Background information
- Origin: Nottingham, East Midlands, England, United Kingdom
- Genres: Concert Band/Wind Band
- Years active: 1991- present
- Members: Principal Conductor Robert Parker Associate Conductor Ashley Parnell Chair Greer Cook
- Website: www.nottinghamconcertband.org

= Nottingham Concert Band =

Nottingham Concert Band (NCB) claims to be the largest community wind band in the Nottingham (UK) area and performs regularly throughout the county and beyond.

Based in West Bridgford, South Nottingham, it is independent and entirely self-financing. The band draws on a diversity of musical styles, from classical transcriptions to contemporary compositions and from film and show compilations to big band favourites.

==History==
Part of the musical landscape of the East Midlands since 1991 Nottingham Concert Band began life as Trent Concert Band which in turn arose from the music department of Trent Polytechnic (now Nottingham Trent University). Since 1993, the band has been led by Conductor & Musical Director Robert Parker.

== Performances ==
Nottingham Concert Band has established a year-round program of formal evening concerts, plus a busy Summer season of outdoor engagements. Appearances in the recent past have included"

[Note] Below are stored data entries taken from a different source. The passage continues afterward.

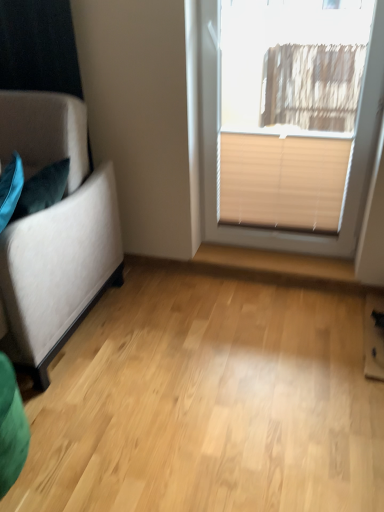 Question: Is beige fabric blind at upper right positioned beyond the bounds of beige blind at upper right?

Choices:
 (A) yes
 (B) no

Answer: (B)

Question: Does beige fabric blind at upper right appear on the left side of beige blind at upper right?

Choices:
 (A) no
 (B) yes

Answer: (A)

Question: Is beige fabric blind at upper right smaller than beige blind at upper right?

Choices:
 (A) no
 (B) yes

Answer: (B)

Question: Considering the relative sizes of beige fabric blind at upper right and beige blind at upper right in the image provided, is beige fabric blind at upper right thinner than beige blind at upper right?

Choices:
 (A) yes
 (B) no

Answer: (A)

Question: Would you say beige fabric blind at upper right contains beige blind at upper right?

Choices:
 (A) no
 (B) yes

Answer: (A)

Question: From a real-world perspective, relative to light wood floor at center, is beige blind at upper right vertically above or below?

Choices:
 (A) below
 (B) above

Answer: (B)

Question: In the image, is beige blind at upper right positioned in front of or behind light wood floor at center?

Choices:
 (A) front
 (B) behind

Answer: (B)

Question: Does point (201, 181) appear closer or farther from the camera than point (173, 425)?

Choices:
 (A) closer
 (B) farther

Answer: (B)

Question: From the image's perspective, is beige blind at upper right located above or below light wood floor at center?

Choices:
 (A) below
 (B) above

Answer: (B)

Question: Based on their sizes in the image, would you say beige fabric blind at upper right is bigger or smaller than light wood floor at center?

Choices:
 (A) big
 (B) small

Answer: (B)

Question: Considering the positions of beige fabric blind at upper right and light wood floor at center in the image, is beige fabric blind at upper right wider or thinner than light wood floor at center?

Choices:
 (A) thin
 (B) wide

Answer: (A)

Question: From a real-world perspective, is beige fabric blind at upper right above or below light wood floor at center?

Choices:
 (A) below
 (B) above

Answer: (B)

Question: Considering the relative positions of beige fabric blind at upper right and light wood floor at center in the image provided, is beige fabric blind at upper right to the left or to the right of light wood floor at center?

Choices:
 (A) left
 (B) right

Answer: (B)

Question: Relative to suede-like beige couch at left, is beige blind at upper right in front or behind?

Choices:
 (A) behind
 (B) front

Answer: (A)

Question: In terms of width, does beige blind at upper right look wider or thinner when compared to suede-like beige couch at left?

Choices:
 (A) wide
 (B) thin

Answer: (B) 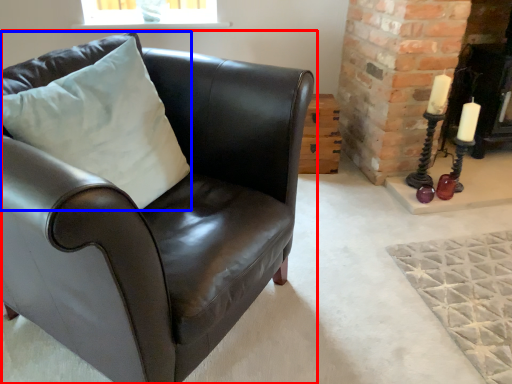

- West Bridgford Proms in the Park
- Nottingham Playhouse
- Nottingham Arts Theatre
- De la Beche Theatre, Keyworth
- Goose Fair, Nottingham
- Southwell Minster
- Center Parcs, Sherwood
- RAF Waddington International Airshow
- Bingham Town Fair
- Christmas in Nottingham's Old Market Square
- Fund-raising events for various charities
- Summer fetes for local schools and community festivals
- Bandstand concerts in Nottingham, Newark, Melton Mowbray, Loughborough, Long Eaton, Grantham, Stamford, Ilkeston and Bourne.

==Conductor, musical director==
Robert Parker

A Graduate and Fellow of Trinity College London, where he studied horn and piano, Robert performs professionally in a wide diversity of contexts. He also teaches brass both privately and in Nottinghamshire schools and is the county representative for the Trinity Guildhall examinations board.

==Associate conductor==
Ashley Parnell

==Chairman==
Mrs Greer Cook

Greer plays Flute in the band and has been chair since 2020.

==Members==
Band membership stands currently at over 60 musicians, who come from all across the East Midlands and who range in age from 18 to 70-plus.